# Pakistan, Iran move to ink free trade deal



## Albatross

*






Pakistani officials say Iran has agreed with the initial draft of a bilateral free trade agreement, paving the way for the start of formal negotiations to finalize the agreement. *

The two countries signed a “strategic action plan” to raise their trade to $5 billion in the next five years when President Hassan Rouhani visited Islamabad in March.

“We have recently got back the initial draft that we shared earlier with the Iranian authorities; they have given their input and agreed to push ahead with the plan,” Pakistani media quoted a senior official at the country’s Ministry of Commerce as saying on Monday.

According to the unnamed official, a Pakistani delegation will visit Iran “most probably by next month” to start formal talks on the free trade agreement.

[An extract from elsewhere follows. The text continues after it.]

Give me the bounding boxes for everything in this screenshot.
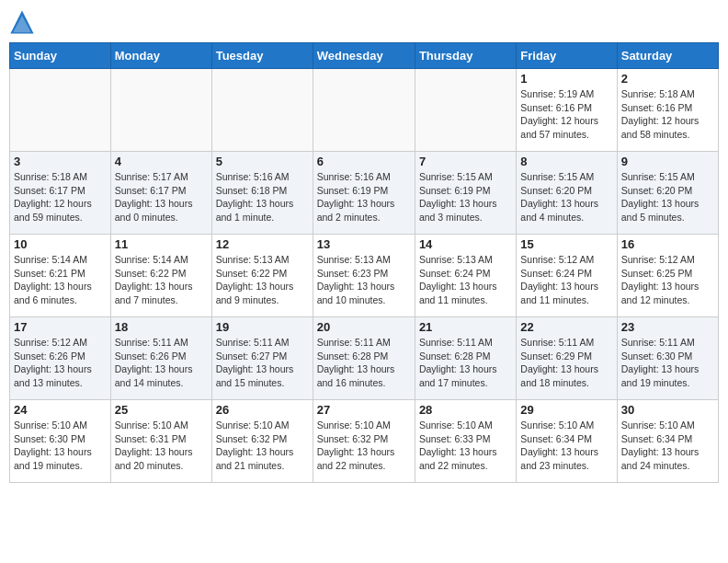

A preferential trade agreement has been in force between the two neighbors since September 2006 but financial transactions have not surpassed $1.3 billion which they recorded in 2012 when US-led sanctions on Iran brought them down to $432 million.

The changed scenario after the removal of the sanctions has prompted Iran and Pakistan to give a fresh impetus to their trade ties.

Last month, they agreed to open special bank accounts in their local currencies to streamline the payment system. The absence of a payment mechanism was a key hurdle to trade between the two neighbors because a US ban on Iran’s access the American banking system prohibits transactions in the dollar.





Pakistani Minister‬ for ‪Commerce‬ Khurram Dastgir Khan (R) and Iranian Minister of Industry, Mining and Trade Mohammad Reza Nematzadeh are signing a Strategic Trade Partnership Plan agreement in Islamabad on March 25, 2016.
A free trade agreement envisages transactions in goods, services and investments. To achieve that, they have to tackle a number of hurdles first, including non-tariff barriers and infrastructure bottlenecks.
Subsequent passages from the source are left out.